Do outro lado Højlund, voltou a desafiar Neuer. Voltou a perder. A eliminação da Dinamarca, entre milímetros e tempestades e o VAR, explica-se, também, pela falta de eficácia do ponta de lança.
Com muito espaço para explorar, o 2-0 chegou mesmo aos 68'. Musiala, numa noite de menor inspiração, correu para se isolar e sentenciar a noite.
Já com o céu limpo, já sem o rugido da tempestade, o jogo não terminaria sem mais protagonismo do VAR. Sem mais milímetros e intermitências, mais pausas e recomeços. Wirtz marcou, Michael Oliver levou a mão ao ouvido para saber o veredicto.
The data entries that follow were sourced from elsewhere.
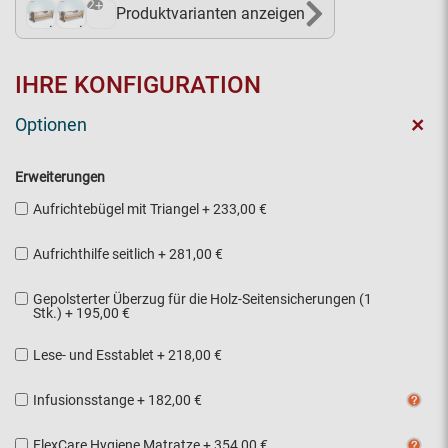
2+
Produktvarianten anzeigen
IHRE KONFIGURATION
+
Optionen
Erweiterungen
Aufrichtebügel mit Triangel
+
233,00 €
Aufrichthilfe seitlich
+
281,00 €
Gepolsterter Überzug für die Holz-Seitensicherungen (1
Stk.)
+
195,00 €
Lese- und Esstablet
+
218,00 €
Infusionsstange
+
182,00 €
FlexCare Hygiene Matratze
+
354,00 €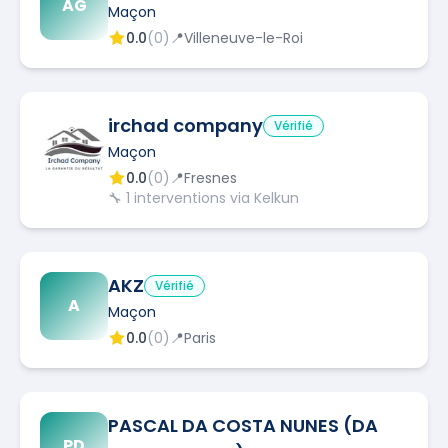
AG
Maçon
0.0
(
0
)
📍
Villeneuve-le-Roi
irchad company
Vérifié
Maçon
0.0
(
0
)
📍
Fresnes
🔧
1
interventions via Kelkun
AKZ
Vérifié
A
Maçon
0.0
(
0
)
📍
Paris
PASCAL DA COSTA NUNES (DA
PD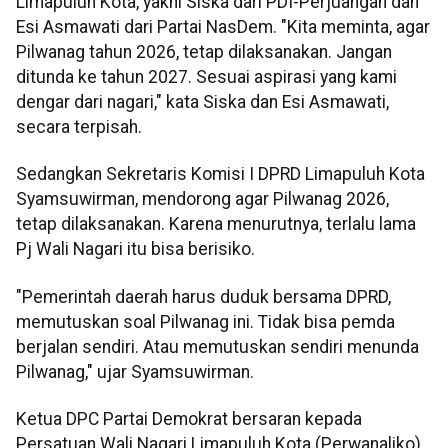
Limapuluh Kota, yakni Siska dari PDI-Perjuangan dan
Esi Asmawati dari Partai NasDem. "Kita meminta, agar
Pilwanag tahun 2026, tetap dilaksanakan. Jangan
ditunda ke tahun 2027. Sesuai aspirasi yang kami
dengar dari nagari," kata Siska dan Esi Asmawati,
secara terpisah.
Sedangkan Sekretaris Komisi I DPRD Limapuluh Kota
Syamsuwirman, mendorong agar Pilwanag 2026,
tetap dilaksanakan. Karena menurutnya, terlalu lama
Pj Wali Nagari itu bisa berisiko.
"Pemerintah daerah harus duduk bersama DPRD,
memutuskan soal Pilwanag ini. Tidak bisa pemda
berjalan sendiri. Atau memutuskan sendiri menunda
Pilwanag," ujar Syamsuwirman.
Ketua DPC Partai Demokrat bersaran kepada
Persatuan Wali Nagari Limapuluh Kota (Perwanaliko)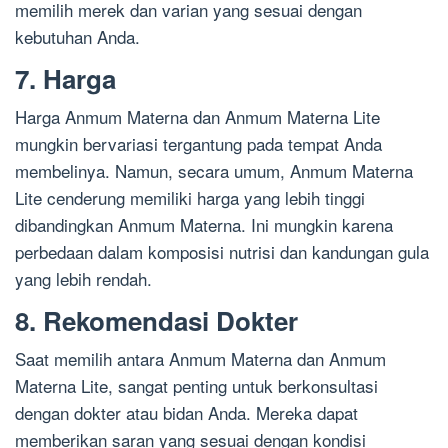
memilih merek dan varian yang sesuai dengan
kebutuhan Anda.
7. Harga
Harga Anmum Materna dan Anmum Materna Lite
mungkin bervariasi tergantung pada tempat Anda
membelinya. Namun, secara umum, Anmum Materna
Lite cenderung memiliki harga yang lebih tinggi
dibandingkan Anmum Materna. Ini mungkin karena
perbedaan dalam komposisi nutrisi dan kandungan gula
yang lebih rendah.
8. Rekomendasi Dokter
Saat memilih antara Anmum Materna dan Anmum
Materna Lite, sangat penting untuk berkonsultasi
dengan dokter atau bidan Anda. Mereka dapat
memberikan saran yang sesuai dengan kondisi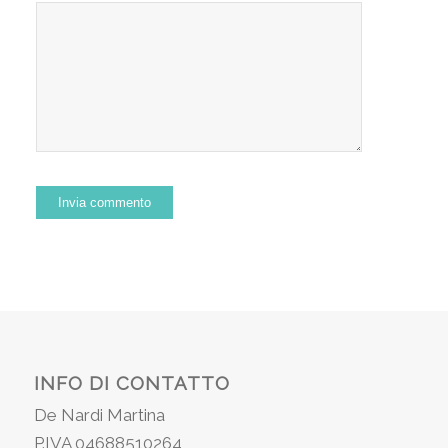
INFO DI CONTATTO
De Nardi Martina
P.IVA 04688510264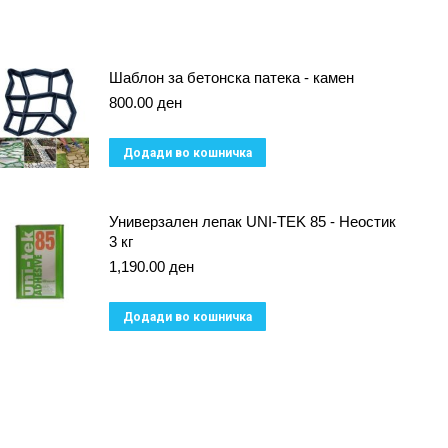
Шаблон за бетонска патека - камен
800.00
ден
Додади во кошничка
Универзален лепак UNI-TEK 85 - Неостик
3 кг
1,190.00
ден
Додади во кошничка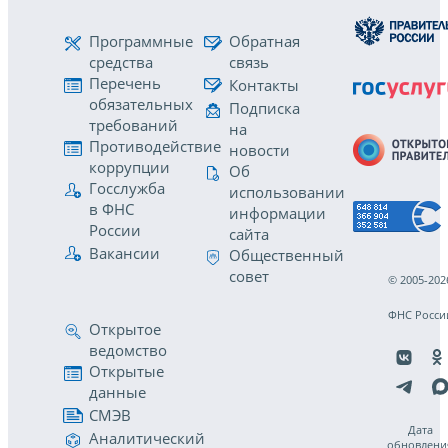
Программные
Обратная
средства
связь
Перечень
Контакты
обязательных
Подписка
требований
на
Противодействие
новости
коррупции
Об
Госслужба
использовании
в ФНС
информации
России
сайта
Вакансии
Общественный
совет
© 2005-202
ФНС Росси
Открытое
ведомство
Открытые
данные
СМЭВ
Дата
Аналитический
обновлени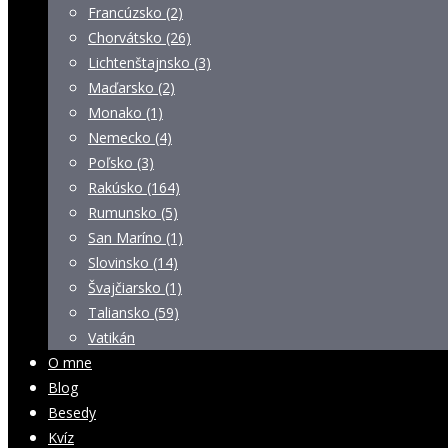
Francúzsko (2)
Chorvátsko (26)
Lichtenštajnsko (3)
Maďarsko (2)
Monako (1)
Nemecko (4)
Poľsko (3)
Rakúsko (164)
Rumunsko (5)
San Maríno (1)
Slovinsko (14)
Švajčiarsko (1)
Taliansko (59)
Vatikán
O mne
Blog
Besedy
Kvíz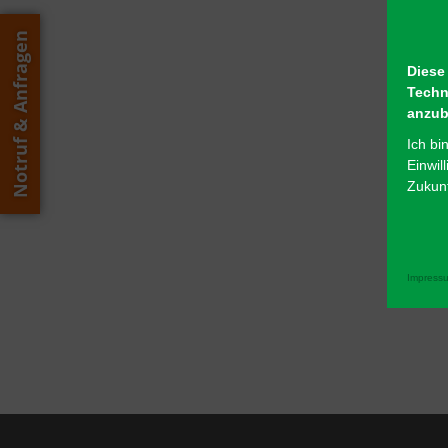
Notruf & Anfragen
Diese
Techn
anzub
Ich bi
Einwil
Zukunf
Impress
Fora de jogo.
Kroos adiou a retirada por mais alguns dias. Nunca mais jogará no Westfalenstadion, uma das catedrais do jogo. O público despediu-se dele com um aplauso de homenagem. O sommermärchen que ainda não sabemos se é sommermärchen mas sabemos que tem chuva prossegue nos quartos de final.